Homenaje a Mónica Rodriguez y a su libro : Manzur, o el ángel que tenía una sola ala y a todos los que vieron desde Platón la esencia humana.

La música era un infierno. Estaba tán fuerte que el whisky bailaba dentro del vaso haciendo ondas de esas que suelen hipnotizar a cualquier borracho. Por supuesto que ese no era el estado, en este momento, en el que se encontraba Miguel Rodolfo Santos pero digamos era algo parecido a la simbiosis con un mundo paralelo pero paralelo al piso.Pagó con un billete de 500 pesos mientras le hacía seña a una moza mal pagada por ese lugar semi alumbrado de los costados del lugar céntrico que le había gustado y se fué. En la primera esquina ya caía una lloviznita a la que ni siquiera tuvo en cuenta , eso sí , trató de apresurar el paso y en un rato de los pequeños ya estaba en Montevideo y Bartolomé Mitre en la zona de Congreso en la Ciudad de Buenos Aires, llegó a la plaza , y cruzó para el palacio legislativo, mientras trataba de acercarse al subterráneo que a esa hora ya no funcionaba y lo sabía pero pareció que otra cosa le susurraba al alma, y en concreto así fué.

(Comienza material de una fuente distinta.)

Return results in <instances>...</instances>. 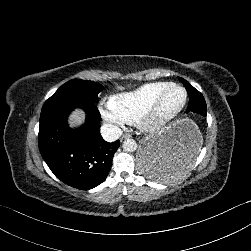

Dejó atrás los pibes durmiendo en la vereda, dejo en la misma forma las paradas de colectivo , de taxi, los barbijos de todo color y especie con variopinta cantidad de dibujos en ellos, como si se tratara de imprimir en el pórtico de la pandemia cada uno su impronta y entónces lo vió. Se dijo ” es un ángel de un ala sola ” , y lo siguió, “Lo sé , no abundan por estos lados ,son una especie casi perdida en la vida de los hombres “

Se acordó ahí nomás que había leído que eran muy desconfiados porque los mortales se burlaban porque no podían volar más allá de aquello que dispusiera un tercero , pero al mismo tiempo desafiaban y hasta podían endemoniar con su belleza y locura sugestiva. Se los conocía como “los portadores del secreto “. Santos se autoevaluó y pensó que era otro de esos ataques que a los 17 años habían motivado que la madre lo llevara al norte del país para que se quedara con el primo unos cuantos años y calmara su decepción -la de ella- . Pero no, el ángel estaba allí con él , sentado al lado de una de las estatuas de Lola Mora ; no le habló, lo miraba , lo miraba tanto desde todos lo ángulos con que su mirada podía medir la distancia , bello y de un esfumado suave , tenue de fuerza de marioneta pero con brillo a libertad creativa, con un aire del que todo lo puede ; lo miró hasta que sus ojos dieron con el sueño.

A las ocho de la mañana Santos apareció muerto al lado de las estatuas de Lola Mora , un policía abrió un papel que estaba entre sus dedos de la mano izquierda que rezaba :

Déjame ser tu otra ala , dame el arte de la dignidad. Miguel Santos había soñado su destino , pero solo eso.